# Ok another Overclock Noob.



## FPS_prodigy (Nov 4, 2012)

Heres my specs,

Power supply - Allied 300w SL-8320BTX
Cpu - Amd FX-6100 Stock Cooler atm.
Mobo - Gigabyte GA-78LMT-S2
Graphics - MSi N610GT Series Nvidia geforce gt 610
Ram - 8Gb=2x4 Supertalent02 (manufacturer STT , model SUPERTALENT02 Got this info from CPU-Z) 
Idle temp. 17degrees C.
Prime 95 stress test temp - ~50-53 degrees C
With this configuration is there any possibility for a slight over clock?
I understand all the risk and Have read the "If you are new to overclocking" sticky.
My main concern atm is the power supply and the Mosphets on the Mobo.
I cant find any info on safe temps/Cpu wattage online for the mobo.

P.S. Will be getting SeaSonic S12II 620w Bronze powersupply, and Sapphire 100355-1GOCL Radeon 7850 soon. would also like to ask how this would affect my OCing headroom.


----------



## Masterchiefxx17 (Feb 27, 2010)

You really won't see any large improvement from overclocking.

Besides your current PSU couldn't handle it.


----------



## toothman (Jul 13, 2008)

53°c on Prime95 after how long? Prime95 tests should be ran at least 6 hours for final results.

If your max temps at stock settings are 53°c, you don't have a lot of headroom. 60°c is the highest *maximum* stress temp you should tolerate with an FX-6100.

Safe motherboard temps are usually the same as your CPU, and the motherboard's temps should match or be a little lower than your CPU.


----------



## Tyree (May 10, 2009)

FPS_prodigy said:


> With this configuration is there any possibility for a slight over clock?

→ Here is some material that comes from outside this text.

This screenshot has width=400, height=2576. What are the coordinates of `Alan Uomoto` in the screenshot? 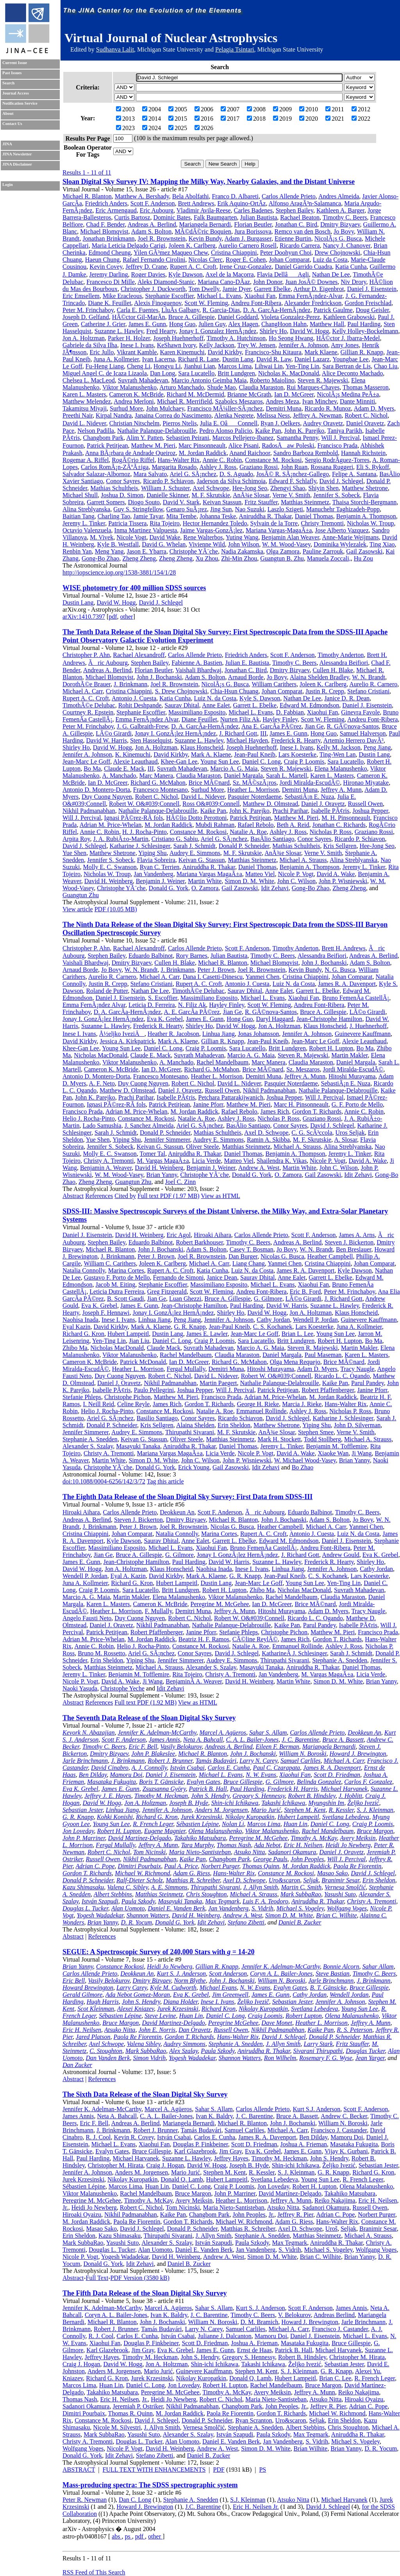 It's located at (128, 1908). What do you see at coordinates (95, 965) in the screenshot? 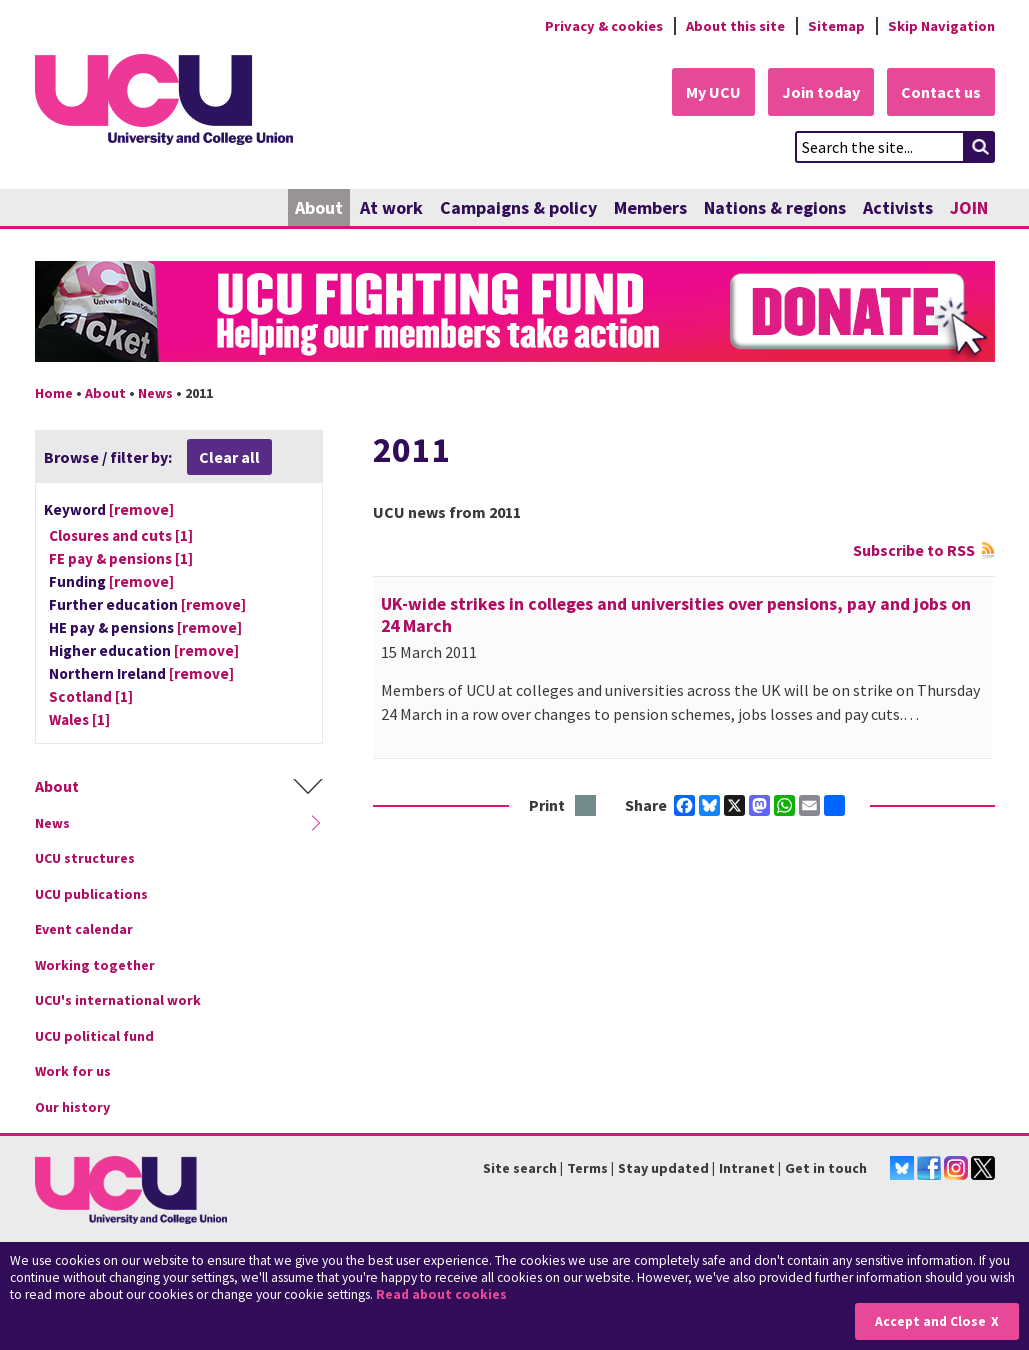
I see `Working together` at bounding box center [95, 965].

A "slight" OC will prove ineffective and your PSU is not suitable for any OC.
I would also doubt the capabilities of the RAM.
Your Mobo is MATX and their Bios are usually very limited for OC'ing.
You have a 3.3GHz CPU so it should do what you require.
Upgrade the GPU/PSU and you're good.


----------



## greenbrucelee (Apr 24, 2007)

Your mosfets will handle it, your psu wont.

Just to add there is no need in overclocking slightly. You either overclock as much as you can or you dont do it at all.


----------